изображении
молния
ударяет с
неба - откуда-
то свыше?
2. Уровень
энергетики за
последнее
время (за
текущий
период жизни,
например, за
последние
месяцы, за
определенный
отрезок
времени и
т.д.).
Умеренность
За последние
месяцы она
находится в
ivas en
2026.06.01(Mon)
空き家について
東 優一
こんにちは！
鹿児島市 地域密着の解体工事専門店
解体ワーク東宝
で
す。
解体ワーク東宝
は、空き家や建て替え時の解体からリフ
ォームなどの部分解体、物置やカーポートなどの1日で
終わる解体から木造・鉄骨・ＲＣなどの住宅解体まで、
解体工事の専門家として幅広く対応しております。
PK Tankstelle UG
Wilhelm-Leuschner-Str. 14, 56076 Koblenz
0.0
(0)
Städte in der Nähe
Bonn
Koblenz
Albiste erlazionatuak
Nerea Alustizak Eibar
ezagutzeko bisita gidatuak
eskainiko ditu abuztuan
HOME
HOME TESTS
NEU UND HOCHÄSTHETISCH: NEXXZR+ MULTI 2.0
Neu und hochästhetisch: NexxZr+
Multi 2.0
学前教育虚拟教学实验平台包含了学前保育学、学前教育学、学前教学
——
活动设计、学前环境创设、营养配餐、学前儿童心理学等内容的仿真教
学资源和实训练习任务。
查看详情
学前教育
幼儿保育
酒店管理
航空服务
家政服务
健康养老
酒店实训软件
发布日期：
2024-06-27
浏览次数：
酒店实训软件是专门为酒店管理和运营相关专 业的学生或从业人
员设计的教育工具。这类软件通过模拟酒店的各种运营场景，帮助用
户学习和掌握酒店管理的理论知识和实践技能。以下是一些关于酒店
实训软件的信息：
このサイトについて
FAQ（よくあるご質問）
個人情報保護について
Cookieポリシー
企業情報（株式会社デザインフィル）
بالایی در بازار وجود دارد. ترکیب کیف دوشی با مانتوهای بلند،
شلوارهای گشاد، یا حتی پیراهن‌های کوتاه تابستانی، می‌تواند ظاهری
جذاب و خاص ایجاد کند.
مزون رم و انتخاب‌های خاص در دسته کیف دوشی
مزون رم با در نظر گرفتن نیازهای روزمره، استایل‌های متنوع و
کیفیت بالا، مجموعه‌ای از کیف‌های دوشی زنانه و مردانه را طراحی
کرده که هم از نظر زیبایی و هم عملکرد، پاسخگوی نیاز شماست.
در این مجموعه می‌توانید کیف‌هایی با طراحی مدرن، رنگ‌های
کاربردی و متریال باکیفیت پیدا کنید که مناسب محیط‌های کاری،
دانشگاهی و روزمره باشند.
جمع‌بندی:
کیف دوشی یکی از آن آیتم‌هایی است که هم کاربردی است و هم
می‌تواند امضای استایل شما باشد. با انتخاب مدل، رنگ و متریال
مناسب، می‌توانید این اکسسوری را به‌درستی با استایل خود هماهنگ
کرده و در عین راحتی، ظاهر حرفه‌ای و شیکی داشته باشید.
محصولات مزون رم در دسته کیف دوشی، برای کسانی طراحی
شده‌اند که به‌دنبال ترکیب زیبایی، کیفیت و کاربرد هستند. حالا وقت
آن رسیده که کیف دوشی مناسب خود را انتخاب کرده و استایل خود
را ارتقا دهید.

TASK GOAL: Give the exact lines, and only those, from the line containing "مزون رم با در" through the line containing "در این مجموعه" in the entries above.

RESULT:
مزون رم با در نظر گرفتن نیازهای روزمره، استایل‌های متنوع و
کیفیت بالا، مجموعه‌ای از کیف‌های دوشی زنانه و مردانه را طراحی
کرده که هم از نظر زیبایی و هم عملکرد، پاسخگوی نیاز شماست.
در این مجموعه می‌توانید کیف‌هایی با طراحی مدرن، رنگ‌های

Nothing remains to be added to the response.